## Items from a dataset
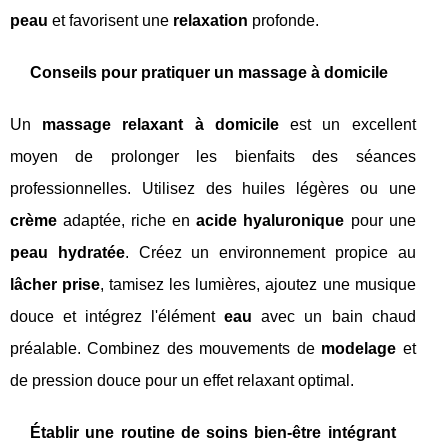
peau
et favorisent une
relaxation
profonde.
Conseils pour pratiquer un massage à domicile
Un
massage relaxant à domicile
est un excellent
moyen de prolonger les bienfaits des séances
professionnelles. Utilisez des huiles légères ou une
crème
adaptée, riche en
acide hyaluronique
pour une
peau hydratée
. Créez un environnement propice au
lâcher prise
, tamisez les lumières, ajoutez une musique
douce et intégrez l'élément
eau
avec un bain chaud
préalable. Combinez des mouvements de
modelage
et
de pression douce pour un effet relaxant optimal.
Établir une routine de soins bien-être intégrant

## Assignment
Because pictures are not wanted, give every entry above again exactly without them.

## Reply to the task
peau
et favorisent une
relaxation
profonde.
Conseils pour pratiquer un massage à domicile
Un
massage relaxant à domicile
est un excellent
moyen de prolonger les bienfaits des séances
professionnelles. Utilisez des huiles légères ou une
crème
adaptée, riche en
acide hyaluronique
pour une
peau hydratée
. Créez un environnement propice au
lâcher prise
, tamisez les lumières, ajoutez une musique
douce et intégrez l'élément
eau
avec un bain chaud
préalable. Combinez des mouvements de
modelage
et
de pression douce pour un effet relaxant optimal.
Établir une routine de soins bien-être intégrant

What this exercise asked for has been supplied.